In a recent study, Penn and Stony Brook University researchers found that social media bots may be identifiable due to their similarities, despite appearing human on an individual level.
Engineering professor Lyle Ungar and Ph.D. student Salvatore Giorgi worked with Stony Brook professor Hanson Andrew Schwartz to examine how successfully social spambots — automated social media accounts that emulate humans — can mimic 17 human attributes, including age, gender, personality, sentiment, and emotion.
Published in Findings of the Association for Computational Linguistics, the study utilized state-of-the-art machine learning and language processing to explore how these spambots interact with genuine human accounts across over 3 million Twitter posts, Penn Engineering Today reported. The Twitter posts were written by 3,000 bots and analyzed alongside an equal number of genuine human tweets.
“If a Twitter user thinks an account is human, then they may be more likely to engage with that account. Depending on the bot’s intent, the end result of this interaction could be innocuous, but it could also lead to engaging with potentially dangerous misinformation,” Giorgi told Penn Engineering Today.
Giorgi said there is a lot of variation in the type of accounts people can encounter on Twitter, including humans, human-like clones pretending to be humans, and robots.
The study builds on an emerging body of work that aims to better understand how spambots infiltrate online discussions, often fueling the spread of disinformation about controversial topics like COVID-19 vaccines and election fraud.

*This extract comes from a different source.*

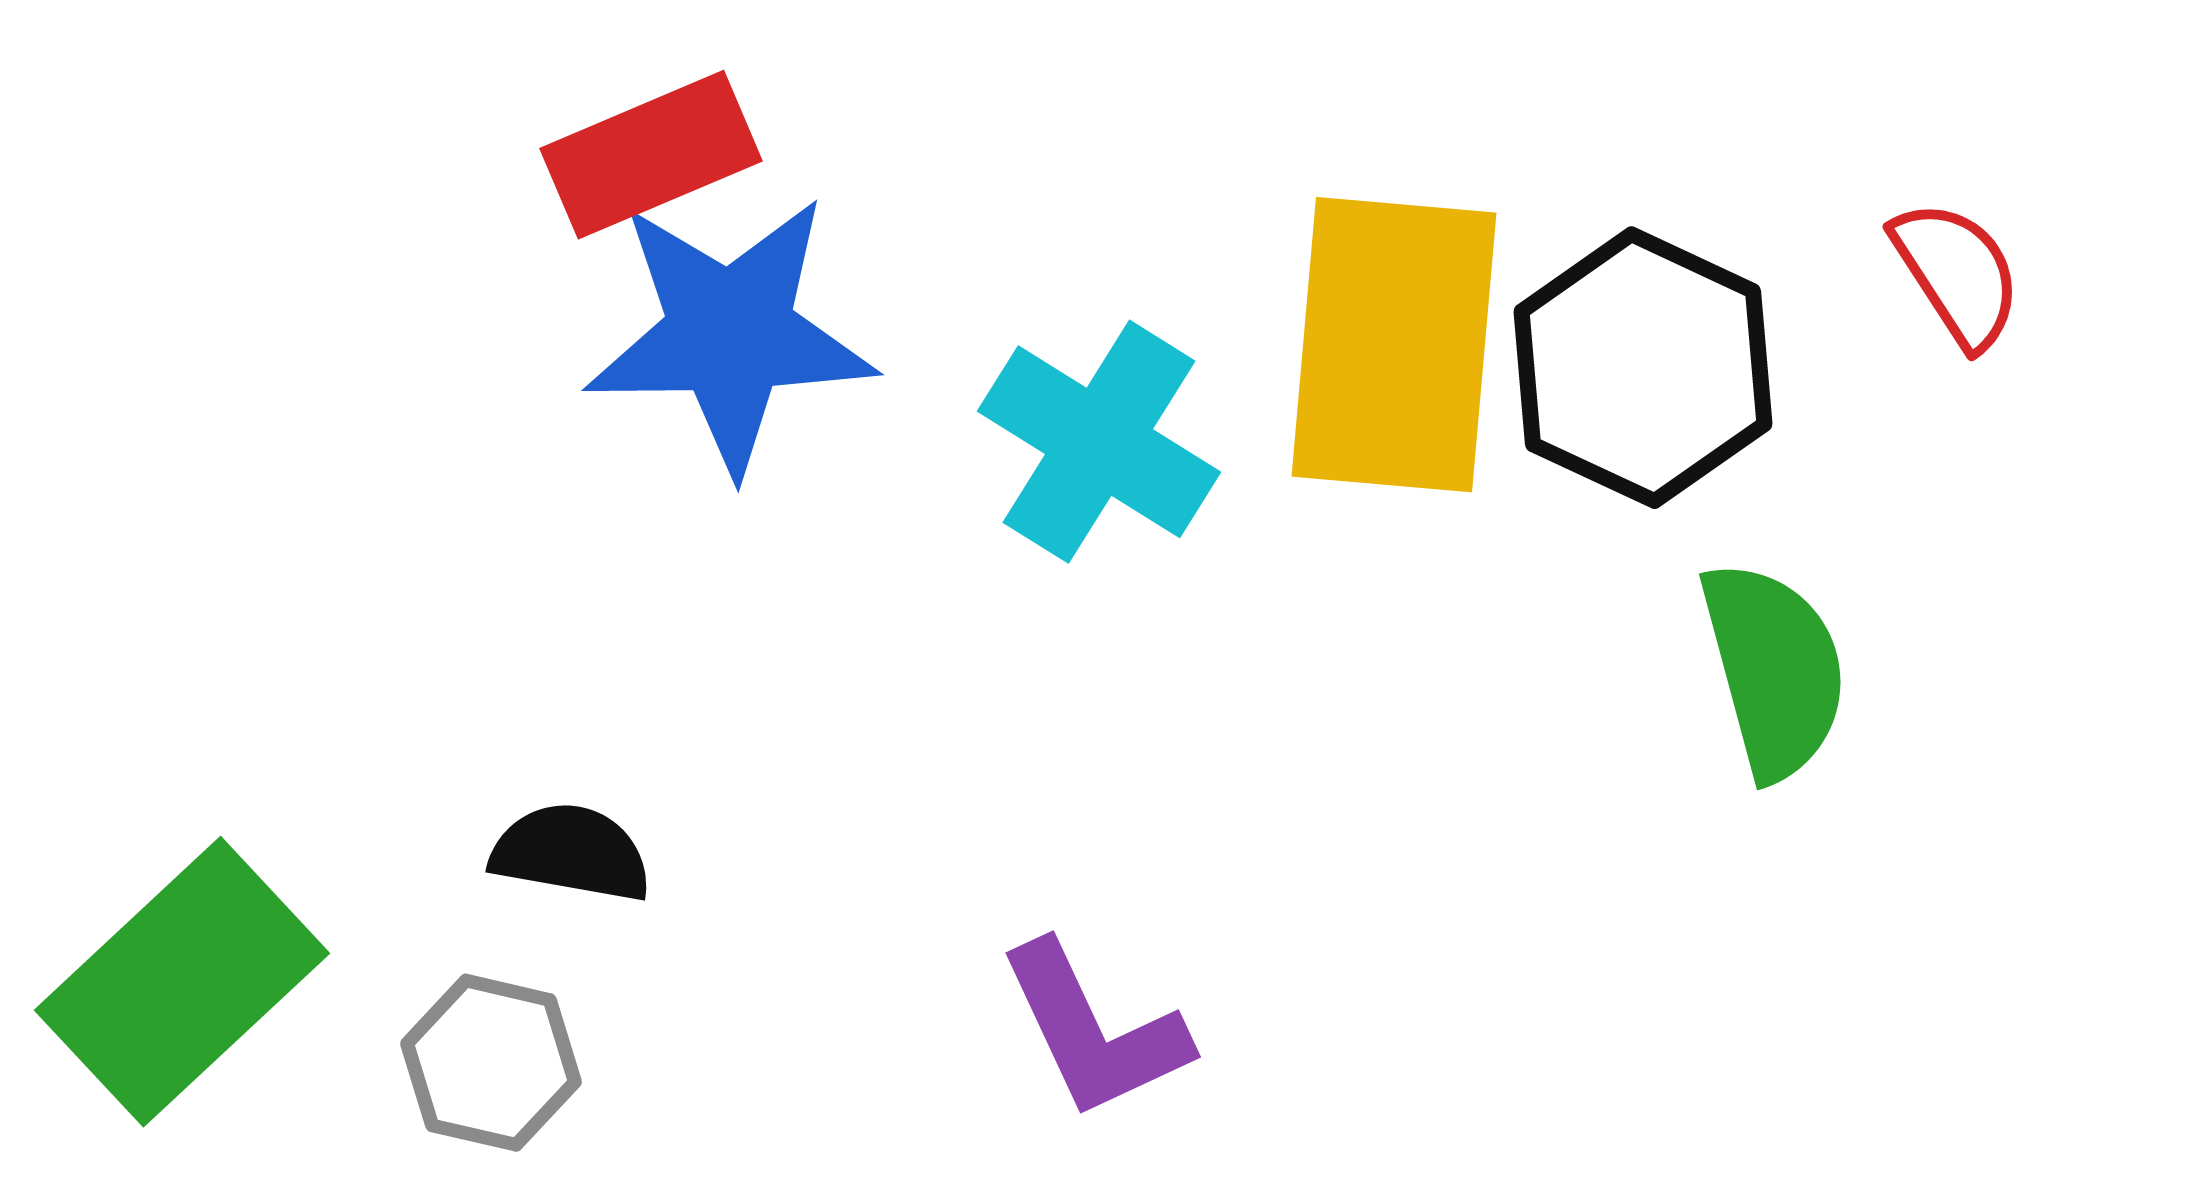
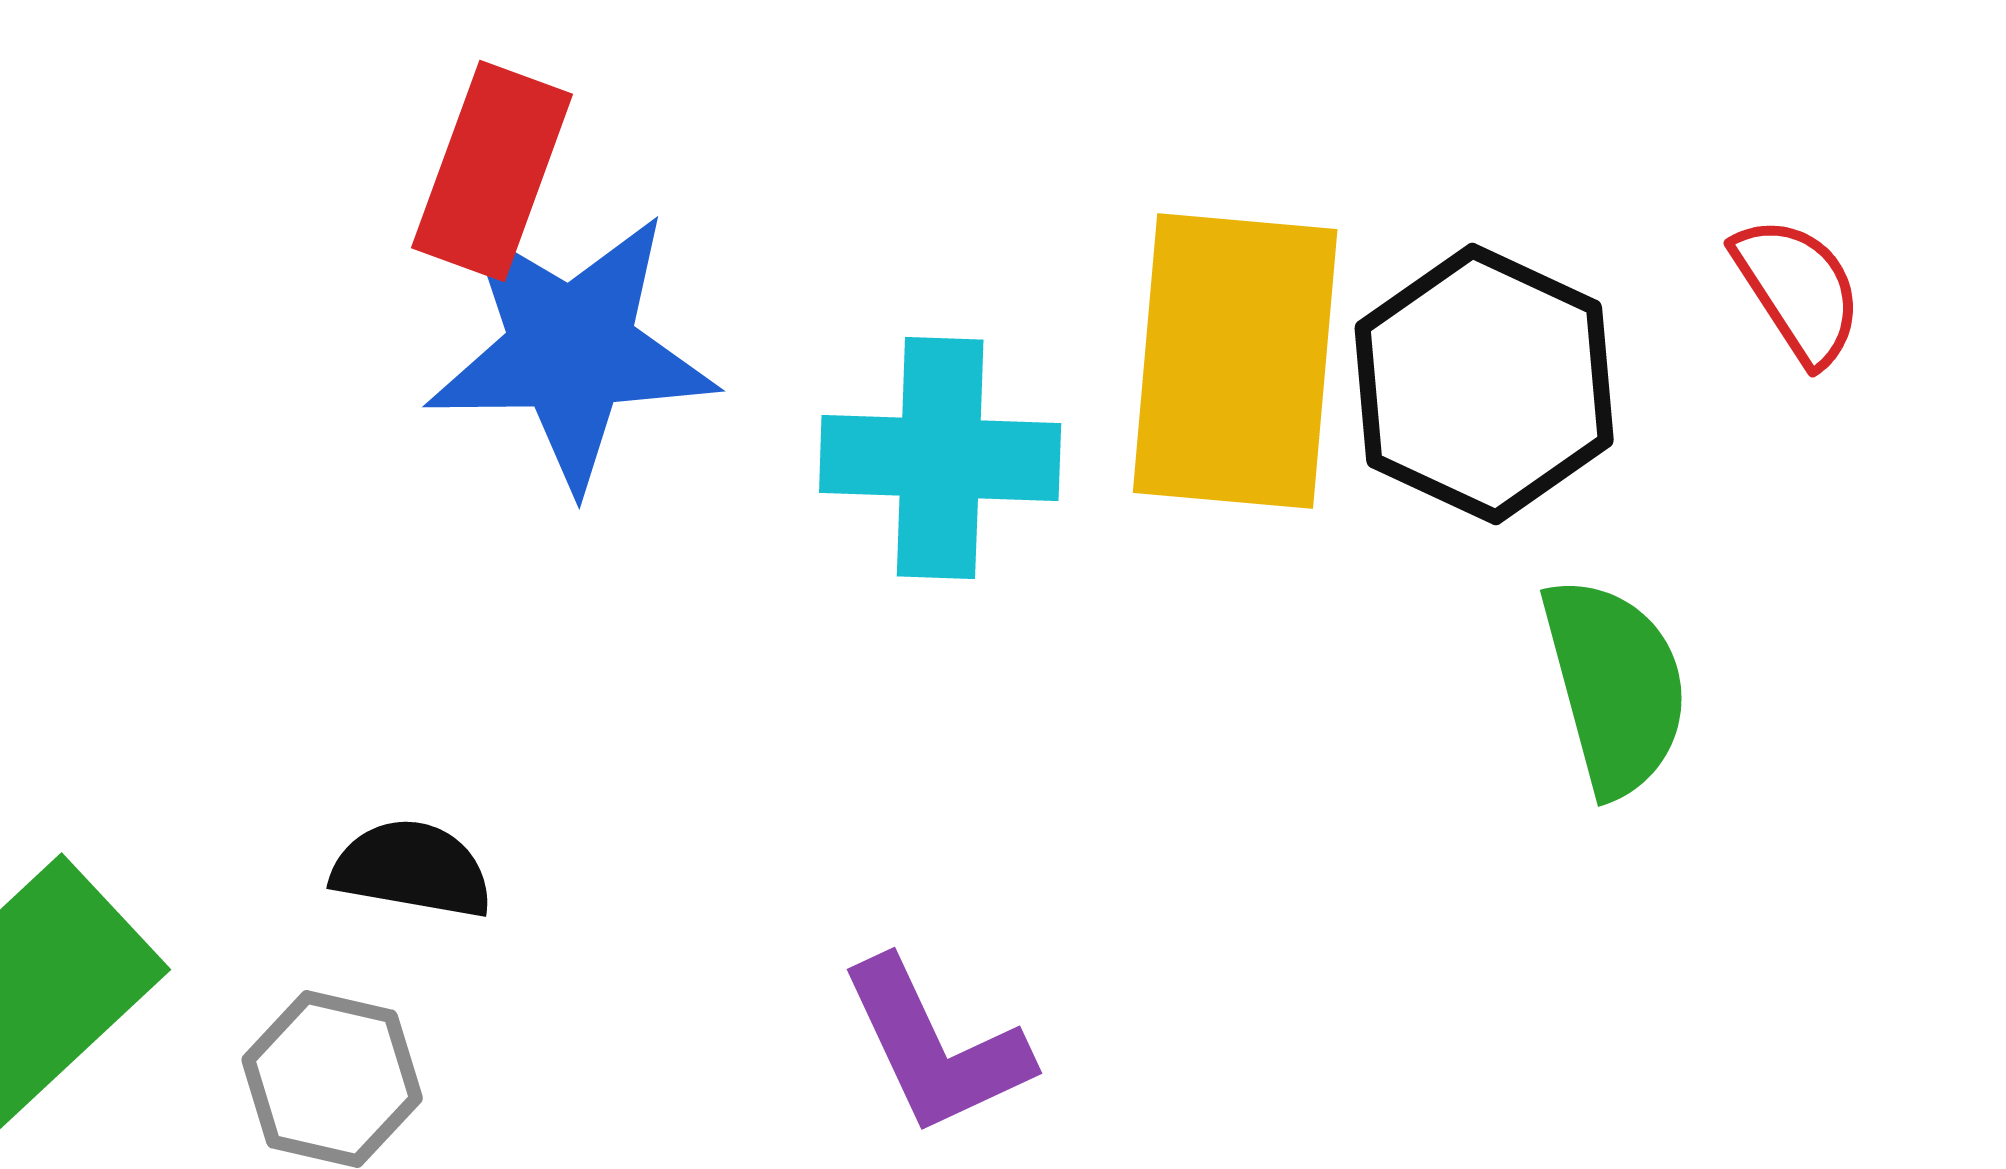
red rectangle: (651, 155) -> (492, 171), turned -47
cyan cross: (1099, 442) -> (940, 458), turned -30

Ungar and Schwartz, who have previously collaborated on studies about social media’s effects on mental health and depression, worked with Giorgi to integrate language processing techniques with spambot detection — something that few studies have done, according to their paper.
After testing how spambots displayed sentiments like agreeableness, sadness, surprise, and disgust, the researchers concluded that spambot behavior defied their initial hypothesis.
“The results were not at all what we expected. The initial hypothesis was that the social bot accounts would clearly look inhuman,” Giorgi told Penn Engineering Today.
Their unsupervised bot detector, however, revealed that though bot accounts looked reasonably human on an individual basis, they seemed to be a clone of the same human on a broader population level.
“Imagine you’re trying to find spies in a crowd, all with very good but also very similar disguises,” Schwartz told Penn Engineering Today. “Looking at each one individually, they look authentic and blend in extremely well. However, when you zoom out and look at the entire crowd, they are obvious because the disguise is just so common.”
The bots examined in the study seem to mimic a person in their late 20s and are overwhelmingly positive in their language. As spamming technologies mature, research on bots’ humanlike traits will continue to be important for detection efforts, according to the study.
“The way we interact with social media, we are not zoomed out, we just see a few messages at once," Schwartz told Penn Engineering Today. "This approach gives researchers and security analysts a big picture view to better see the common disguise of the social bots.”